Stem cells are classified by their developmental potential as: (1) totipotent, meaning capable of producing all embryonic cell types and extra-embryonic cell types; (2) pluripotent (meaning capable of producing all embryonic cell types); (3) multi-potential (multi-potential), meaning capable of generating a subset of cell lineages, but all within a particular tissue, organ or physiological system (e.g., Hematopoietic Stem Cells (HSCs) can produce progeny including HSCs (self-renewal), blood cell-restricted oligopotent progenitors, and all cell types and elements (e.g., platelets) that are normal components of blood); (4) oligopotent, meaning capable of producing a more restricted subset of cell lineages than pluripotent stem cells; and (5) unipotent, meaning capable of producing a single cell lineage (e.g., spermatogenic stem cells).
As used herein, "differentiation" refers to the process of a cell progressing from an undifferentiated state to a differentiated state, from an undifferentiated state to a more mature state, or from an immature state to a mature state, for example, early undifferentiated embryonic pancreatic cells are capable of proliferating and expressing characteristic markers such as PDX1, NKX6.1, and ptf1 a. mature or differentiated pancreatic cells do not proliferate and are capable of secreting high levels of pancreatic endocrine hormones or digestive enzymes.
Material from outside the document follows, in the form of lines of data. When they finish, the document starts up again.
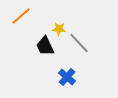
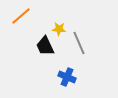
gray line: rotated 20 degrees clockwise
blue cross: rotated 18 degrees counterclockwise
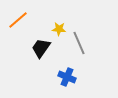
orange line: moved 3 px left, 4 px down
black trapezoid: moved 4 px left, 2 px down; rotated 60 degrees clockwise
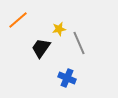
yellow star: rotated 16 degrees counterclockwise
blue cross: moved 1 px down
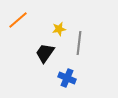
gray line: rotated 30 degrees clockwise
black trapezoid: moved 4 px right, 5 px down
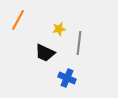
orange line: rotated 20 degrees counterclockwise
black trapezoid: rotated 100 degrees counterclockwise
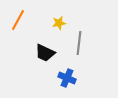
yellow star: moved 6 px up
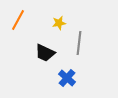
blue cross: rotated 18 degrees clockwise
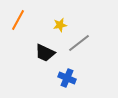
yellow star: moved 1 px right, 2 px down
gray line: rotated 45 degrees clockwise
blue cross: rotated 18 degrees counterclockwise
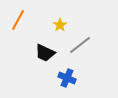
yellow star: rotated 24 degrees counterclockwise
gray line: moved 1 px right, 2 px down
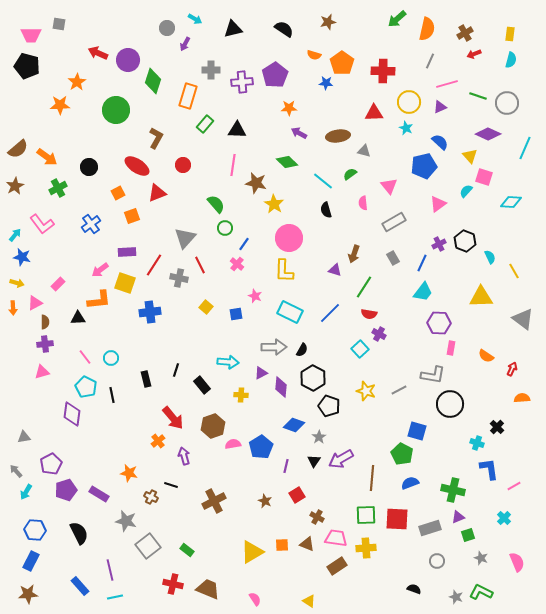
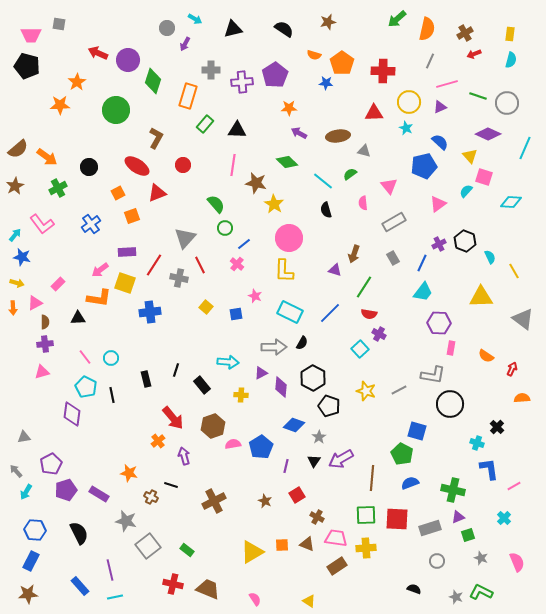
blue line at (244, 244): rotated 16 degrees clockwise
orange L-shape at (99, 300): moved 2 px up; rotated 15 degrees clockwise
black semicircle at (302, 350): moved 7 px up
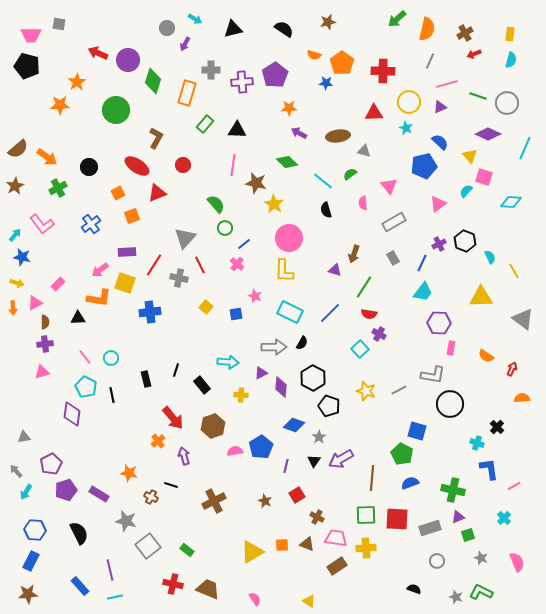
orange rectangle at (188, 96): moved 1 px left, 3 px up
pink semicircle at (233, 444): moved 2 px right, 7 px down
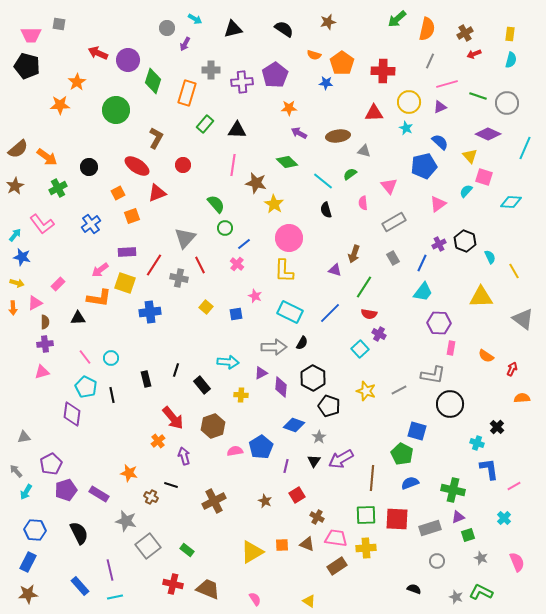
blue rectangle at (31, 561): moved 3 px left, 1 px down
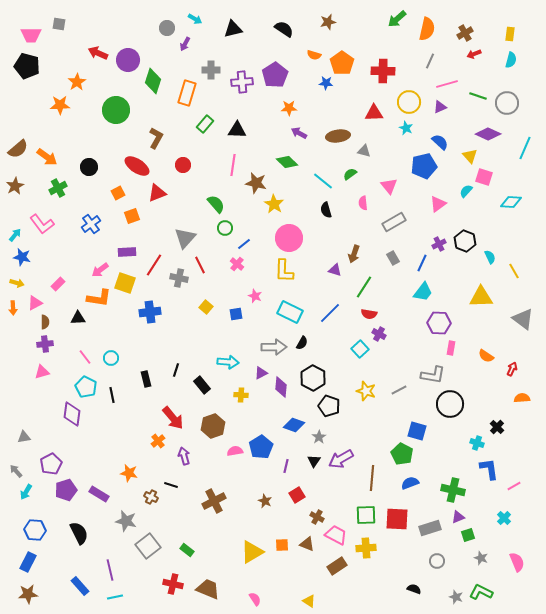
pink trapezoid at (336, 538): moved 3 px up; rotated 20 degrees clockwise
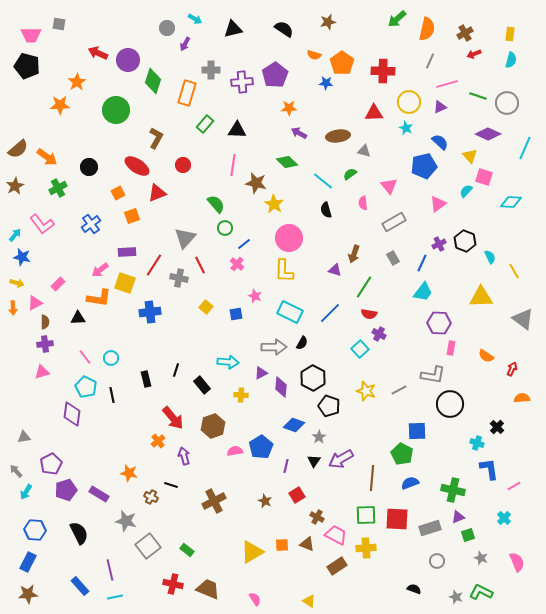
blue square at (417, 431): rotated 18 degrees counterclockwise
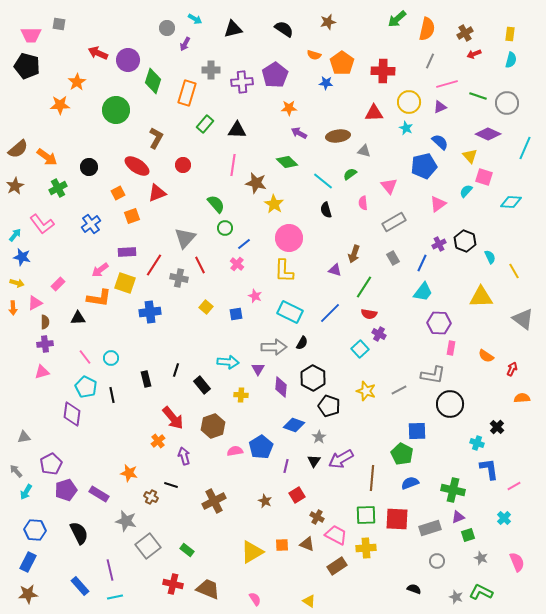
purple triangle at (261, 373): moved 3 px left, 4 px up; rotated 32 degrees counterclockwise
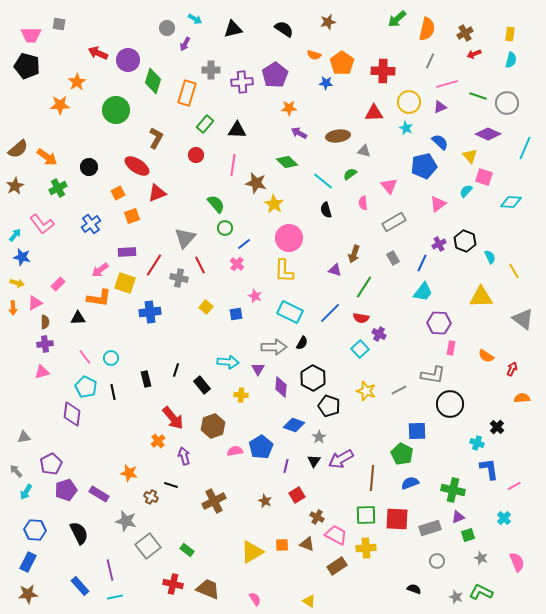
red circle at (183, 165): moved 13 px right, 10 px up
red semicircle at (369, 314): moved 8 px left, 4 px down
black line at (112, 395): moved 1 px right, 3 px up
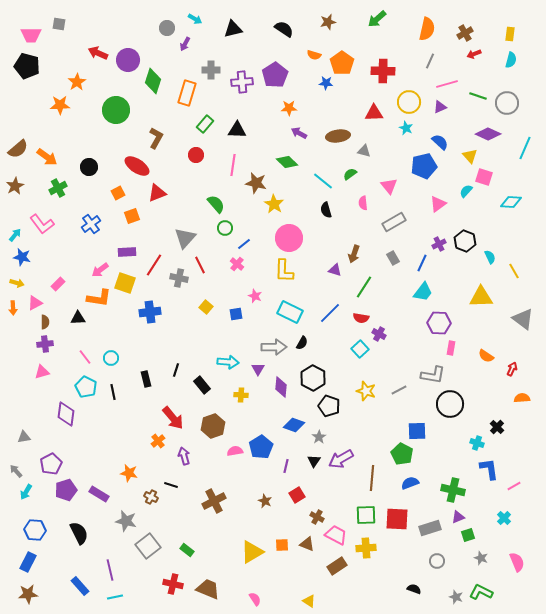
green arrow at (397, 19): moved 20 px left
purple diamond at (72, 414): moved 6 px left
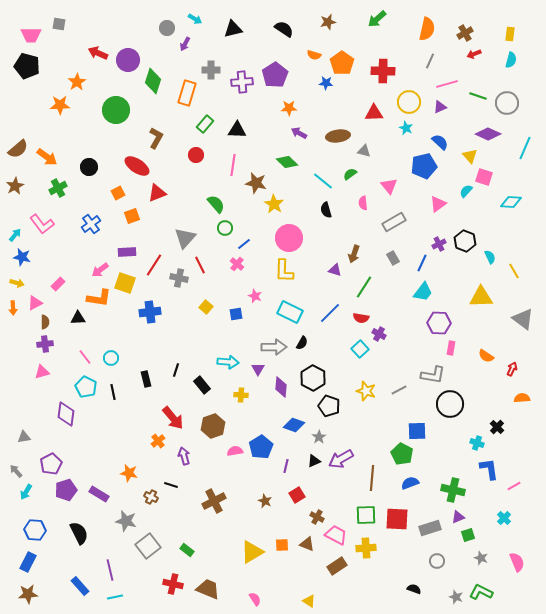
black triangle at (314, 461): rotated 32 degrees clockwise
Mature or differentiated pancreatic cells do not proliferate and are capable of secreting high levels of pancreatic endocrine hormones or digestive enzymes, for example, fully differentiated β cells secrete insulin at high levels in response to glucose.
The term "differentiation factor" refers to a compound that is added to ES or pancreatic precursor cells to enhance their differentiation into EP cells.
Exemplary differentiation factors include hepatocyte growth factor, keratinocyte growth factor, exendin-4, basic fibroblast growth factor, insulin-like growth factor-1, nerve growth factor, epidermal growth factor, platelet-derived growth factor, glucagon-like peptide 1, indolelactams V, IDE1 and 2, and retinoic acid.
In some aspects, differentiation of the cells comprises culturing the cells in a medium comprising one or more differentiation factors.
In one embodiment, the present invention relates to a method of providing pancreatic endocrine function to a mammal deficient in the production of at least one pancreatic hormone, the method comprising the step of implanting endocrine cells obtained by any of the methods of the present invention in an amount sufficient to produce a measurable amount of the at least one pancreatic hormone in the mammal.
As used herein, the term "human pluripotent stem (hPS) cell" refers to a cell that can be derived from any source and under the appropriate conditions is capable of producing human progeny of different cell types, which are derivatives of all 3 germ layers (endoderm, mesoderm, and ectoderm). hPS cells have the ability to form teratomas in 8-12 week old SCID mice and/or the ability to form recognizable cells of all three germ layers in tissue culture. Included in the definition of human pluripotent stem cells are various types of embryonic cells, including human blastocyst-derived stem (hBS) cells, which are commonly referred to in the literature as human embryonic stem (hES) cells.
In one aspect, described herein is a method of cryopreserving an aggregate of endocrine cells derived from stem cells in vitro, comprising the steps of:
(i) dissociating the endocrine cell aggregate into single cells;
(ii) cryopreserving said single cells;
wherein the endocrine cell is an endocrine progenitor cell co-expressing NKX6.1 and NKX2.2 or an endocrine cell co-expressing NKX6.1 and a C-peptide, wherein C-peptide expression has begun for at most 7 days, at most 6 days, at most 5 days, at most 4 days, at most 3 days, or at most 2 days, preferably at most 2 days.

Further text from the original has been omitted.